Establishment of a New Autonomous Region passed into law by the Parliament in plenary session on 12 April 2012 in the House of Representatives- MPR Senayan, Jakarta, is the determination Act Establishment of a New Autonomous Region for 19 autonomous regions new in Indonesia, one of which is the province of North Borneo (Kaltara). This thesis aims to determine the potential independence of East Kalimantan Regional Funding in the formation of the Northern Province of North Borneo (Kaltara). The analysis used is analysis of Fiscal Decentralization Degree, Needs Fiscal (Fiscal Need), Capacity Fiscal (Fiscal Capacity), and efforts Fiscal (Tax Effort). The results of the analysis of the study by the Fiscal Decentralization Degree Regency/City in the Northern part of East Kalimantan region is revenue (PAD) to Total Regional Income (TPD) 7.405%, Profit Sharing Taxes and Non-Tax (BHPBP) to Total Revenue area (TPD) 73.884%, Donations or Assistance (SB) to Total Regional Income (TPD) of 18.71%. Fiscal Needs in the Northern part of East Kalimantan region is very large which results average five regencies/cities in the Northern part of East Kalimantan region is 4.764%. Fiscal Capacity in the Northern part of East Kalimantan region has a relatively good fiscal capacity of the average yield five regencies/cities in the Northern part of East Kalimantan region is 4.689% (with gas) and 4.749% (without oil). Fiscal Efforts of the local government in each district/city in the Northern part of East Kalimantan region has not been good, as seen from the average results of the five districts/cities in the Northern part of East Kalimantan region is -7.499% (with gas) and -7.054% (without oil and gas).

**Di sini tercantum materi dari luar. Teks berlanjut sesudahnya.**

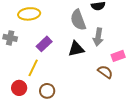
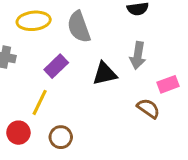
gray semicircle: (78, 20) -> (79, 27), moved

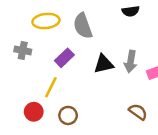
gray arrow: (138, 56) -> (131, 61), moved
brown semicircle: (148, 108) -> (138, 112), moved

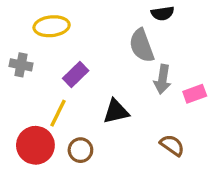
gray semicircle: (83, 26) -> (142, 46), moved
black triangle: (104, 64) -> (116, 111), moved
red circle: (34, 112) -> (35, 145), size x1.5

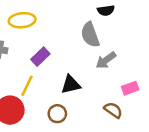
gray arrow: (163, 79) -> (106, 60), turned 45
pink rectangle: (195, 94) -> (130, 88), moved
brown circle: (80, 150) -> (57, 114), moved

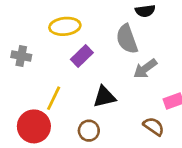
yellow ellipse: (22, 20) -> (65, 26), moved
purple rectangle: (40, 57) -> (82, 56), moved

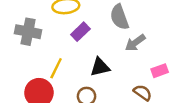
gray cross: (21, 56) -> (28, 32), size x1.5

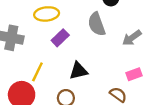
gray arrow: (135, 43) -> (132, 38), moved

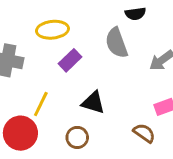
black triangle: (78, 71) -> (93, 103), turned 30

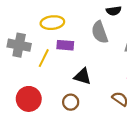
purple rectangle: (70, 60) -> (65, 45), turned 49
yellow line: (41, 104) -> (44, 58), moved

Based on the data that is processed and after analysis of data it can be concluded that the level of financial independence of districts/cities in the Northern part of East Kalimantan is still relatively low. This suggests that the dependencies between local governments to the central government remains high.